13 Bank BUKU 1 Terancam Turun Kelas, Seperti Apa Kinerjanya?

Hingga Oktober 2019, total aset dari bank umum di Indonesia (bank umum konvensional dan bank umum Syariah) adalah senilai Rp 8.344,89 triliun. Dari total aset bank umum yang senilai Rp 8.344,89 triliun tersebut, bank BUKU I (konvensional) hanya menyumbang senilai Rp 62,99 triliun atau setara dengan 0,75%.
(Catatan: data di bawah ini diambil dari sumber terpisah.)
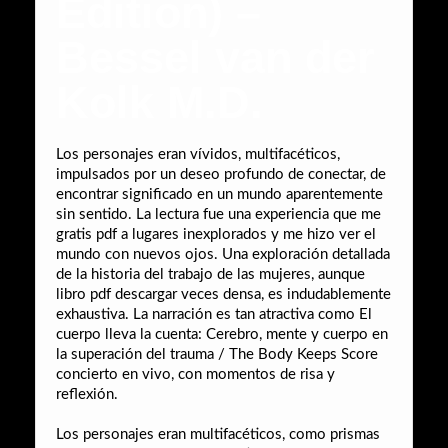
Edition) –
Bessel van der
Kolk M.D.
Los personajes eran vívidos, multifacéticos,
impulsados por un deseo profundo de conectar, de
encontrar significado en un mundo aparentemente
sin sentido. La lectura fue una experiencia que me
gratis pdf a lugares inexplorados y me hizo ver el
mundo con nuevos ojos. Una exploración detallada
de la historia del trabajo de las mujeres, aunque
libro pdf descargar veces densa, es indudablemente
exhaustiva. La narración es tan atractiva como El
cuerpo lleva la cuenta: Cerebro, mente y cuerpo en
la superación del trauma / The Body Keeps Score
concierto en vivo, con momentos de risa y
reflexión.
Los personajes eran multifacéticos, como prismas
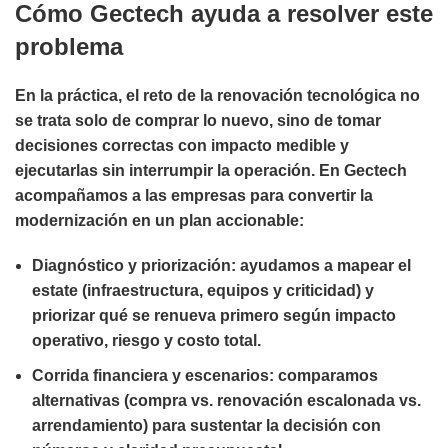
Cómo Gectech ayuda a resolver este
problema
En la práctica, el reto de la renovación tecnológica no
se trata solo de comprar lo nuevo, sino de
tomar
decisiones correctas con impacto medible
y
ejecutarlas sin interrumpir la operación
. En Gectech
acompañamos a las empresas para convertir la
modernización en un plan accionable:
Diagnóstico y priorización:
ayudamos a mapear el
estate (infraestructura, equipos y criticidad) y
priorizar qué se renueva primero según impacto
operativo, riesgo y costo total.
Corrida financiera y escenarios:
comparamos
alternativas (compra vs. renovación escalonada vs.
arrendamiento) para sustentar la decisión con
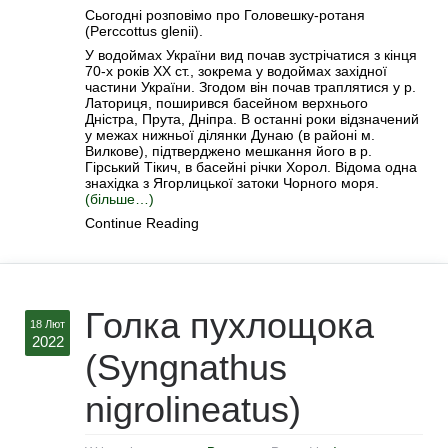
Сьогодні розповімо про Головешку-ротаня
(Perccottus glenii).
У водоймах України вид почав зустрічатися з кінця
70-х років ХХ ст., зокрема у водоймах західної
частини України. Згодом він почав траплятися у р.
Латориця, поширився басейном верхнього
Дністра, Прута, Дніпра. В останні роки відзначений
у межах нижньої ділянки Дунаю (в районі м.
Вилкове), підтверджено мешкання його в р.
Гірський Тікич, в басейні річки Хорол. Відома одна
знахідка з Ягорлицької затоки Чорного моря.
(більше…)
Continue Reading
Голка пухлощока
18 Лют
2022
(Syngnathus
nigrolineatus)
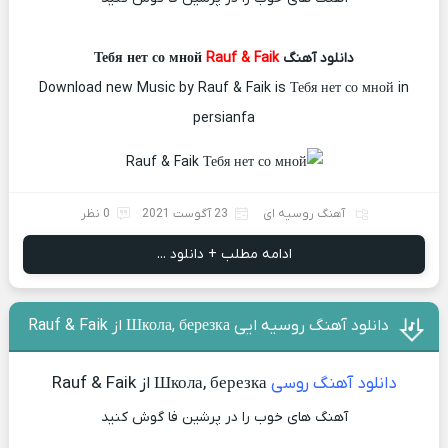
دانلود آهنگ Тебя нет со мной
Rauf & Faik
Download new Music by Rauf & Faik is Тебя нет со мной in
persianfa
آهنگ روسیه ای
23 آگوست 2021
0 نظر
ادامه مطلب + دانلود ...
دانلود آهنگ روسیه ایی Школа, березка از Rauf & Faik
دانلود آهنگ روسی
Школа, березка از Rauf & Faik
آهنگ های خوب را در پرشین فا گوش کنید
Sementara itu, total aset dari bank BUKU II, BUKU III, dan BUKU IV masing-masing adalah senilai Rp 915,61 triliun, Rp 2.600,6 triliun, dan Rp 4.431,9 triliun. Jika dihitung secara persentase, bank BUKU II menguasai sebesar 10,97% dari total aset bank umum, bank BUKU III menguasai 31,16%, dan bank BUKU IV menguasai 53,11%.
Dari sisi penyaluran kredit, ternyata bank umum konvensional yang masuk kategori BUKU I menjadi yang paling tertekan. Jika dihitung secara tahunan hingga posisi akhir Oktober 2019, penyaluran kredit kepada pihak ketiga bukan bank dari bank BUKU I turun hingga 17,78%. Selain bank BUKU I, hanya bank BUKU III yang penyaluran kreditnya terkoreksi secara tahunan, itu pun hanya sebesar 3,67%.
Bisa dimaklumi jika penyaluran kredit dari bank BUKU I tertekan dengan signifikan pada tahun lalu. Pasalnya, penghimpunan dana pihak ketiga (DPK) mereka juga berada di bawah tekanan yang signifikan.
Per akhir Oktober 2019, total DPK dari bank BUKU I tercatat jatuh hingga 11,62% secara tahunan, menjadikannya koreksi terparah setelah koreksi yang dibukukan bank-bank BUKU III yakni 2,3%. Untuk bank BUKU II dan IV, total DPK per akhir Oktober 2019 tercatat tumbuh masing-masing sebesar 11,47% dan 10,42% secara tahunan.
Sejatinya, dari sisi likuiditas bisa dikatakan bahwa likuiditas dari bank BUKU I terbilang longgar. Per akhir Oktober 2019, Loan to Deposits Ratio (LDR) dari bank BUKU I tercatat di level 77,24%, jauh lebih rendah dibandingkan posisi per Oktober 2018 yang sebesar 83,03%. Penurunan LDR dari bank BUKU I mencapai 579 basis poin (bps).
Untuk bank BUKU II dan III, LDR sejatinya juga mengendur, tapi masing-masing hanya sebesar 130 bps dan 144 bps. Untuk bank BUKU IV, likuiditasnya mengetat, ditunjukkan oleh kenaikan LDR sebesar 213 bps.
Sebagai informasi, LDR dihitung dengan membagi jumlah penyaluran kredit kepada pihak ketiga bukan bank dengan total dana pihak ketiga. Semakin rendah LDR, maka kondisi likuiditas sebuah bank bisa dikatakan semakin longgar. Sebaliknya, semakin tinggi LDR maka kondisi likuiditas sebuah bank bisa dikatakan semakin ketat.
Lantas, bisa diinterpretasikan bahwa kontraksi penyaluran kredit dari bank BUKU I tak hanya disebabkan oleh lemahnya penghimpunan DPK, melainkan juga pesimisme mereka dalam menatap kondisi perekonomian.
Untuk diketahui, pada tahun 2018 Badan Pusat Statistik (BPS) mencatat bahwa perekonomian Indonesia tumbuh sebesar 5,17%. Namun di tahun 2019, laju perekonomian begitu lesu.
Sepanjang kuartal III-2019, BPS mencatat bahwa perekonomian Indonesia hanya tumbuh 5,02% secara tahunan. Angka pertumbuhan ekonomi yang hanya mencapai 5,02% tersebut lantas berada di bawah capaian periode kuartal I-2019 dan kuartal II-2019. Capaian tersebut juga jauh lebih rendah dari capaian pada kuartal III-2018 kala perekonomian Indonesia mampu tumbuh 5,17% secara tahunan.
Pada kuartal I-2019, perekonomian Indonesia tercatat tumbuh sebesar 5,07% secara tahunan, sementara pada kuartal II-2019 perekonomian Indonesia tumbuh sebesar 5,05% secara tahunan.
Sepanjang sembilan bulan pertama tahun 2019, perekonomian Indonesia hanya mampu tumbuh sebesar 5,04% secara tahunan.
Lantas, laju perekonomian untuk keseluruhan tahun 2019 hampir mustahil untuk tumbuh menyamai atau melebihi capaian tahun 2018 yang sebesar 5,17%.